Activity: Begin at the top of the records below and return each line exactly through the line with "[BOB Bharti 2026] बँक ऑफ बडोदा". Skip pictures.

Source records:
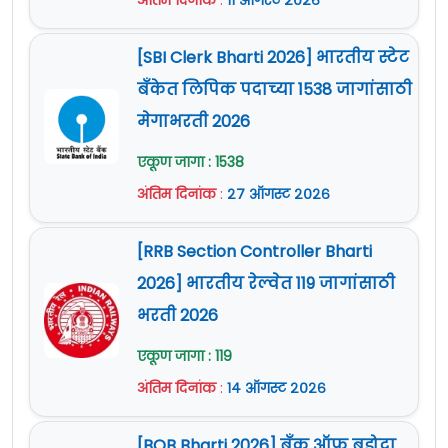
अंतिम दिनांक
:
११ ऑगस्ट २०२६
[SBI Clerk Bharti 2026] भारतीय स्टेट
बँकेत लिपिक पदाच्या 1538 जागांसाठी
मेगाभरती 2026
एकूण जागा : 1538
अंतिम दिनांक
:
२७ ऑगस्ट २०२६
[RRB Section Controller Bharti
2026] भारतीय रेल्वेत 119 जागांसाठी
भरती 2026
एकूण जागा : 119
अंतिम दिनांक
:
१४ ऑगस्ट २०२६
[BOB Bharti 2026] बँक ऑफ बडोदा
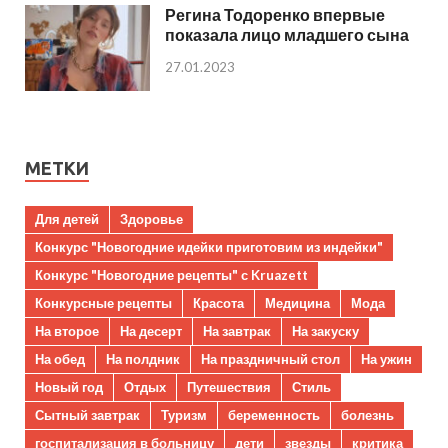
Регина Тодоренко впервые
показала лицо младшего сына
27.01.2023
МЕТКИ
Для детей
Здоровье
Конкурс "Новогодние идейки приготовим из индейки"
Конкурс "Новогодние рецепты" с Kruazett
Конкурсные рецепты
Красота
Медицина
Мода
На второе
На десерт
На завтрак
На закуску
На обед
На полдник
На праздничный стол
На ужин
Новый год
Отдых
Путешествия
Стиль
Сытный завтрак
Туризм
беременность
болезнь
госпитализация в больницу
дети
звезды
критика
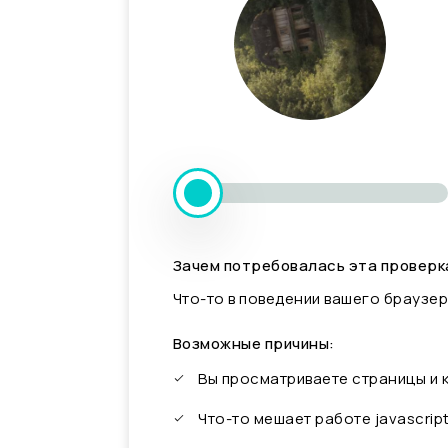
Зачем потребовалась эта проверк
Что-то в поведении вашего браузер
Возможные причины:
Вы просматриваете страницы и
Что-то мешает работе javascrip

Solution to this exercise:
अंतिम दिनांक
:
११ ऑगस्ट २०२६
[SBI Clerk Bharti 2026] भारतीय स्टेट
बँकेत लिपिक पदाच्या 1538 जागांसाठी
मेगाभरती 2026
एकूण जागा : 1538
अंतिम दिनांक
:
२७ ऑगस्ट २०२६
[RRB Section Controller Bharti
2026] भारतीय रेल्वेत 119 जागांसाठी
भरती 2026
एकूण जागा : 119
अंतिम दिनांक
:
१४ ऑगस्ट २०२६
[BOB Bharti 2026] बँक ऑफ बडोदा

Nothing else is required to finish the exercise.